Her first week back on the ice at Syracuse, she lined up with her teammates for a preseason bag skate. Those grueling skates are usually a source of dread for any hockey player. Not for Eastwood. Not that time.

“I remember saying, ‘I’ve never been so happy to bag skate in my life. I will do this every day, any day,'” she said.

She was just as appreciative as she continued to work her way back, and eventually started playing games for the Orange for the very first time, during the 2016-17 season.

“I didn’t take anything, any shifts, anything for granted,” Eastwood said. “It definitely changed my perspective that things can be taken from you so fast and without warning. It definitely taught me to enjoy the moment and live in the moment.”

After a full year away from the ice, Eastwood says she struggled to get back to top speed. But that’s been an area of marked improvement for her since then.

“I think that’s a big part, is I don’t feel slow out there anymore, where I know my first two years I felt so slow, especially after not playing hockey for a year,” she said. “But I think my speed’s really improved. And I like to think that my decision-making on the ice and my confidence grew throughout the years.”

Eastwood has steadily built up a resume that puts her in the upper echelon of defenders that have passed through Syracuse’s program. She was the recipient of the Syracuse 8 Courage Award in 2018, and was a Second Team All-CHA selection as a sophomore in 2017-18. Now as a senior captain, she’s four points away from entering the program’s top-10 list in scoring all-time, with 72 in her career. This season, she’s set a new career high with 25 points from the blue line, off of six goals and 19 points.

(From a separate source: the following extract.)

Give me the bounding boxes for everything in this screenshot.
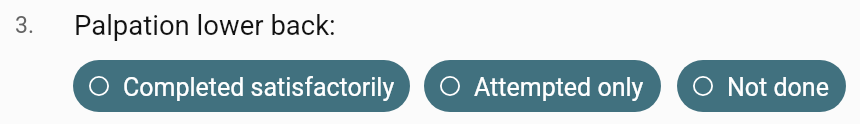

The Orange have had some very good teams over the years, but were still searching for their first-ever College Hockey America title as Eastwood entered her junior season. As a captain and leader, she longed to help Syracuse set a new standard for the program by becoming a championship team.

They went into the CHA Tournament as the third seed. Overall, they’d had a sub-.500 season, but they carried a 10-8-2 conference record into the postseason. They missed out on a bye and had to face off against Lindenwood in the quarterfinals.

“We had to play in the quarterfinals, and that’s not ideal if you’re making a run to the championship game,” Eastwood said of last year’s squad. “But going into that tournament, we just said, ‘Playoffs are a new season. Let’s forget everything.’ We didn’t have a very good season before that.

“I think you could say that we looked like a new team out there when we got to CHAs, and we just totally forgot about all the bad things that happened and grew from there.”

After defeating Lindenwood, Syracuse moved on to play Mercyhurst in the semifinals.

Today, Eastwood officially owns the program record for career goals scored by a defender (21). Perhaps no other goal, though, is as important as the three she put up in last year’s CHA semifinal game. She netted a hat trick from the blue line and scored the game-winning goal with eight minutes left to lead her team to a 4-3 win and earn a spot in the title game.

The following afternoon, Eastwood and her teammates achieved something that had never been done before at Syracuse. They knocked off top-seeded Robert Morris, 6-2, and took home the CHA Tournament crown, earning their first-ever bid into the NCAA Tournament.

With the season winding down, Syracuse will look to defend their title when playoffs commence in two weeks. The Orange currently sit in third place with one series left against the Colonials. They can overtake RMU and earn the second seed with a sweep this weekend.

No matter where they stand going into the CHA Tournament, though, Eastwood wants to make sure they leave no doubt about what’s expected from Syracuse’s program from now on.

“Our team has made it to the championship game I think five or six times, and we’ve only won it once,” Eastwood said. “We’re making it there, but winning it now has to be the standard and I think we set that standard last year. Maybe before, the standard was, alright, make it to the final, and now the standard is, we have to win that and make the NCAA Tournament. I think that started with last year and now, in order to make it a standard, you have to do it twice.”